Leadership through Identity Development Approach (LIDA)
The New Psychology of Leadership (Haslam, Reicher & Platow, 2011) argues that leadership is a process of identity development and management that centres on a leader’s ability to create, advance, represent, and embed a sense of shared identity within a particular group. This claim is supported by a large body of evidence, much of which has been conducted by members of SIGN.
Yet if this is the case, then a critical question for practitioners — and for organizational psychology as a whole — is what strategies leaders should pursue in order to develop and manage group identities. This is the question that the Leadership through Identity Development Approach (LIDA) endeavours to resolve.
Building on previous work informed by the ASPIRe model (Haslam et al., 2003; Peters et al., 2012), LIDA takes leaders through a three-stage process. First, they ascertain the identity resources in their group, primarily through a process of social identity mapping. Second, they engage in subgroup caucusing to discover the goals and aspirations associated with different identities (Representing).

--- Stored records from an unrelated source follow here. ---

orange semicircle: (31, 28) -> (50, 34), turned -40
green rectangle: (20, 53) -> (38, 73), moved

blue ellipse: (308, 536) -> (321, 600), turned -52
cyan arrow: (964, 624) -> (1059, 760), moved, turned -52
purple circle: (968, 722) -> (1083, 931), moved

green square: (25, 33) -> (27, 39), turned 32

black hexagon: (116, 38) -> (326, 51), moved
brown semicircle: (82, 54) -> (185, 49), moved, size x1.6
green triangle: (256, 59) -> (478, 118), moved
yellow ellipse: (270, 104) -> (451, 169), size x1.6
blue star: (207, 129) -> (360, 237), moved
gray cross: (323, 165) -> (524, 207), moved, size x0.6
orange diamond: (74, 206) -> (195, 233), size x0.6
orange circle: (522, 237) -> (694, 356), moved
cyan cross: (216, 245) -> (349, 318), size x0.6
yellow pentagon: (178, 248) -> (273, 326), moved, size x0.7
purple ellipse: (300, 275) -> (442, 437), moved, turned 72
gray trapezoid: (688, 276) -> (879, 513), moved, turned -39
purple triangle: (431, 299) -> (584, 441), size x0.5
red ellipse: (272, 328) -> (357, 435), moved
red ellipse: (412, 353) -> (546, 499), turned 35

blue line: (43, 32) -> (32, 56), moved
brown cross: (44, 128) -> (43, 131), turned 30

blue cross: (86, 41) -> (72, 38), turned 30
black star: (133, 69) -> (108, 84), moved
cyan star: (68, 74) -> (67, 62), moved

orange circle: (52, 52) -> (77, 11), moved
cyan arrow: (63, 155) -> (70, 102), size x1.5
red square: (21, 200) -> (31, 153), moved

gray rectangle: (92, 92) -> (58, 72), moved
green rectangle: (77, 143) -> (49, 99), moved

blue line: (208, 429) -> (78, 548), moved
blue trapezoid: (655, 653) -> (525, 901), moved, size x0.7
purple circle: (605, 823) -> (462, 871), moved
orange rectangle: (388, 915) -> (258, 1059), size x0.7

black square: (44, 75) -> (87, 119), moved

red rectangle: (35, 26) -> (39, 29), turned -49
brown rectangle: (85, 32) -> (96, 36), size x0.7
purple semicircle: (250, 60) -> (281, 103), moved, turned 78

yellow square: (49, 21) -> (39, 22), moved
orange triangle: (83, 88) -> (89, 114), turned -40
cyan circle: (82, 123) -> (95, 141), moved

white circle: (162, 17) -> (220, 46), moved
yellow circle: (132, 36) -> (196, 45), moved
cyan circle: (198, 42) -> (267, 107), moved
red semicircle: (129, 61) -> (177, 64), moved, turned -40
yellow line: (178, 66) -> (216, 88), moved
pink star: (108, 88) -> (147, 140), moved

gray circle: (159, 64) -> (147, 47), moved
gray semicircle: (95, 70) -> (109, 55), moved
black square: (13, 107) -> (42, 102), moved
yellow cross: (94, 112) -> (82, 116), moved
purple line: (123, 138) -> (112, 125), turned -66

Third, they identify identity-related goals and embed relevant practices and policies to help achieve them. These three phases correspond to the “3Rs of identity leadership” identified in the New Psychology of Leadership: Reflecting, Representing and Realizing.
Members of SIGN — notably Alex Haslam, Kim Peters and Nik Steffens, and Randal Tame — are currently working on a number of projects in which they are seeking to explore and test various elements of the LIDA process. Initial results are very encouraging and a range of further tests are ongoing and planned for the future.